De dingen die ik schrijf worden vooral gevoed vanuit bureaucratische organisaties. Bij deze organisaties wil men bovenal 'grip'op de zaak hebben. Alleen over het feit dat dit een illusie is kan ik al een flink stuk schrijven, maar het zorgt in ieder geval voor een houding van voorkomen van verrassingen. Hoe voorkom je die? Door alles te regelen en voor te schrijven. Geen originele dingen verzinnen, oplossingen bedenken voor al jaren voortslepende problemen (sociale innovatie), nee, regels volgen. En voorkom je dan verrassingen: voor een deel. De prettige verrassingen weet je te voorkomen. De onprettige slechts voor een deel.
Het is een keuze.
En over die beloning: die schijnt gekoppeld te zijn aan verantwoordelijkheid. Maar daar kan je alle kanten mee op natuurlijk. Zo heb ik wel eens gehoord dat in de oude Sovjet Unie een buschauffeur meer verdiende dan een arts omdat hij voor meerdere levens tegelijk verantwoordelijk was.
Het verantwoordelijkheidsdenken is ook voor een deel slechts interpretatie, die vermoedelijk ook nog weer vanuit Amerika is over komen waaien. We hebben daar een heel specifieke specialiteit voor ontwikkeld: de functiewaardering. Of die gebaseerd is op de juiste uitgangspunten en veronderstellingen? Geen idee. Ik zou ook niet weten wie dat zou moeten bepalen. Dus bepalen ze dat zelf?

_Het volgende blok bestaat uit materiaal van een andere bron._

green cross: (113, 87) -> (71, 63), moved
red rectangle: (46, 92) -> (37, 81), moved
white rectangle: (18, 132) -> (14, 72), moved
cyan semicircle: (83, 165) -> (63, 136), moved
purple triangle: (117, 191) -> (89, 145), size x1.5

Misschien moeten we maar de marktwerking over de salarissen laten gaan. Er zijn te weinig vakmensen, dus lonen omhoog. Het barst van de managers, dus lonen omlaag. Meer studenten Medicijnen laten studeren en Klink heeft weer een probleem minder. Zou het zo eenvoudig kunnen zijn?
@Fred,
Verrassend dat iemand die uit zo'n 'harde' activiteit komt (optisch althans) zo'n reactie schrijft. Prettige verrassing overigens. Bij een bedrijf in problemen kan ik me er overigens ook wel iets bij voorstellen. Hoewel Maslow misschien niet helemaal van toepassing is op organisaties, kom je hierbij wel bij het primaire (lichamelijke) behoefteniveau terecht.

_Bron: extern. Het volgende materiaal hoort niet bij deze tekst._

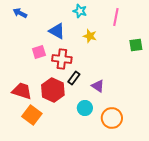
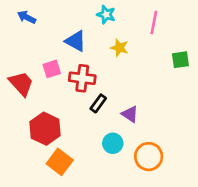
red hexagon: (53, 90) -> (45, 129), moved
red trapezoid: (22, 91) -> (21, 84), moved, turned 30
orange square: (32, 115) -> (60, 162), moved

Ik ben bang dat je gelijk hebt met de drang van de 30-50 jarigen (of waar de grens dan ook mag liggen). Op enig moment hoef je niet zo nodig meer (dit klinkt niet lekker, maar ik weet even niet hoe ik het anders moet zeggen: ik hoef niet meer,meer, en barst tegelijk nog van de energie en ambitie om de wereld te verbeteren, dat bedoel ik er zo ongeveer mee) en ga je het makkelijker relativeren. Dan weet je ook inmiddels dat je van meer geld, meer spullen enz. helemaal niet gelukkiger wordt. Dat was je natuurlijk al vaak verteld, maar het komt pas veel later echt binnen. Ofwel: hoe kunnen wij dit nu aan die leeftijdscategorie uitleggen zodat ze het wel snappen?
Ik sta open voor suggesties!
Eens met je analyse en je conclusies. Onbewust weten we volgens mij al lang dat het anders zou moeten, alleen de vaste patronen en denkbeelden waar we met zijn allen in zitten zijn vaak sterk. Zo sterk dat je een krachtige tegenbeweging nodig hebt om kleine veranderingen te realiseren.
Dit verhaal van jou en zo lees ik er nog wel meer is denk ik het positieve begin.